The fishermen in that boat were good sailors. They got the sail down with commendable haste and wrung every digit of speed they could from their little craft. That made the Aphrodite take longer to catch up to them but never gave them the slightest chance of escaping her. They were much too far out to sea to get to shore before she came up alongside them. Even then, they were ready to fight. A couple of them brandished what were either gutting knives or shortswords. A third shot an arrow that splashed into the sea fifteen or twenty cubits short of the merchant galley.

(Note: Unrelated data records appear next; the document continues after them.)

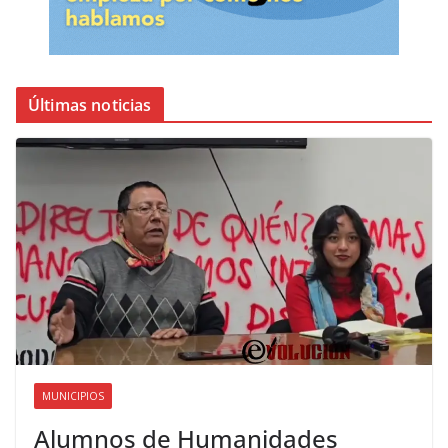
Últimas noticias
MUNICIPIOS
Alumnos de Humanidades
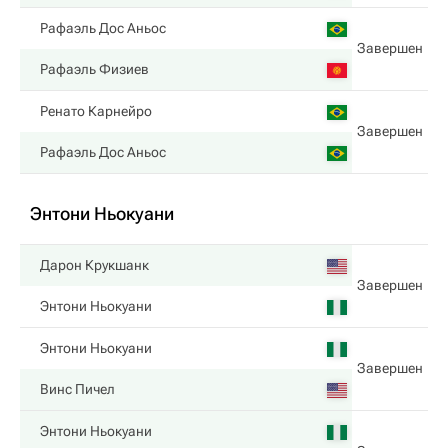
Рафаэль Дос Аньос
Завершен
Рафаэль Физиев
Ренато Карнейро
Завершен
Рафаэль Дос Аньос
Энтони Ньокуани
Дарон Крукшанк
Завершен
Энтони Ньокуани
Энтони Ньокуани
Завершен
Винс Пичел
Энтони Ньокуани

“Tell them we’re friendly. Tell them we don’t want to murder them or sell them into slavery,” Menedemos said. The fisherman with the bow let fly again. This arrow came closer. Menedemos scowled. “I get more tempted every minute, though.”

His cousin shouted something in Aramaic. The fishermen shouted back. Menedemos raised a questioning eyebrow. Sostratos coughed. Then he said, “They’re telling me to do things to my mother Sophokles never thought of in OidipousTyrannos .

“Barbarians curse that way, don’t they?” Menedemos said.

“They’re not paying me compliments, my dear,” Sostratos answered.

“Heh,” Menedemos said. “All right. Find out what we need to know. And tell them that if they don’t learn manners we cursed well will ram them and sink them, just to teach them to respect their betters.”